* _Exercise objective_:
For the records that follow, say how many lines have the word "Deutsch" in them. Write the number and nothing more.

#####

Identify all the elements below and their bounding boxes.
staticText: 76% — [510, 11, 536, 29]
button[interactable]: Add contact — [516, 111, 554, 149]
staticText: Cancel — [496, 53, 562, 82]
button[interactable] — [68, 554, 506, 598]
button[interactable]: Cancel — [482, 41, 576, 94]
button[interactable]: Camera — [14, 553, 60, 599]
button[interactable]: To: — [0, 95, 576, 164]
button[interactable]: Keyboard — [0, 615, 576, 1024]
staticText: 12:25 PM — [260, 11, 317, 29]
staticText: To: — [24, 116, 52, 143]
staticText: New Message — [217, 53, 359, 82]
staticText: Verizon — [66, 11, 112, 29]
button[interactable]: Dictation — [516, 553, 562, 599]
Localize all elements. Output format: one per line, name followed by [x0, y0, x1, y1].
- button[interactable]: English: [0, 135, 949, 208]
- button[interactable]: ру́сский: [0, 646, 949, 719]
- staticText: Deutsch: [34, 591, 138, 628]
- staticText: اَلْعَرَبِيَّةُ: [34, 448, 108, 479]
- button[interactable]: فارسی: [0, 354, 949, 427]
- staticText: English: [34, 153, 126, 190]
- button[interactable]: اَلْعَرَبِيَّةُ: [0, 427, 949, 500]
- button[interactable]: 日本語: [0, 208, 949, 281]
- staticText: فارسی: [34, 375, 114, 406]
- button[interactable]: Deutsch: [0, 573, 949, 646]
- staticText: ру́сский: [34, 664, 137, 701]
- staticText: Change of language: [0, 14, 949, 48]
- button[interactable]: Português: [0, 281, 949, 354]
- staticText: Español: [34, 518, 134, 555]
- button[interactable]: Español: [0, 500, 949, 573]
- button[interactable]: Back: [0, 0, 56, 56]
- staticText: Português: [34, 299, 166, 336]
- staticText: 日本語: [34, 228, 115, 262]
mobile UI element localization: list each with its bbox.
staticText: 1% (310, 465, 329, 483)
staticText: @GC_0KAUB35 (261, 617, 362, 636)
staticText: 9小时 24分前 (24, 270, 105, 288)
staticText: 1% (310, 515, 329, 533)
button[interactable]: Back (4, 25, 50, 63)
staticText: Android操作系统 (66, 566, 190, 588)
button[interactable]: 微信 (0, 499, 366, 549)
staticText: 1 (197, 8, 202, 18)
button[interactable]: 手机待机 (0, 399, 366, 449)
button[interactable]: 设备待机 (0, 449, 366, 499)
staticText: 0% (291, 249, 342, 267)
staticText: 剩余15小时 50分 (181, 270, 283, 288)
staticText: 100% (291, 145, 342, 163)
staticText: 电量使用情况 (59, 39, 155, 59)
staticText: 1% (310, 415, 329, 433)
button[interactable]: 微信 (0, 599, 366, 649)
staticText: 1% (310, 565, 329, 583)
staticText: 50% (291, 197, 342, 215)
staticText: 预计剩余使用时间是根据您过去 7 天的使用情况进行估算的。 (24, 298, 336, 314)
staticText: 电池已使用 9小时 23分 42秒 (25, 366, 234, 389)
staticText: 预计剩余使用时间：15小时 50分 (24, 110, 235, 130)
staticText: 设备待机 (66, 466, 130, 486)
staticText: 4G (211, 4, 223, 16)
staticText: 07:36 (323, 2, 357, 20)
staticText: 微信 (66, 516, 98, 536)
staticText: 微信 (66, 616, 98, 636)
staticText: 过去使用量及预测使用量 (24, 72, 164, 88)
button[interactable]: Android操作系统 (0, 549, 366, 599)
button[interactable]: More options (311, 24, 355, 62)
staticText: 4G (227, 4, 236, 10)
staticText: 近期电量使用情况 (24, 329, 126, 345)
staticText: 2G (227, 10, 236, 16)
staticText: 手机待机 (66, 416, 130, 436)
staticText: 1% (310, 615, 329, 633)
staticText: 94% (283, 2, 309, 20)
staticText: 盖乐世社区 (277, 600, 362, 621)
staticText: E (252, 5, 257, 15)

#####

* _Task answer_:
2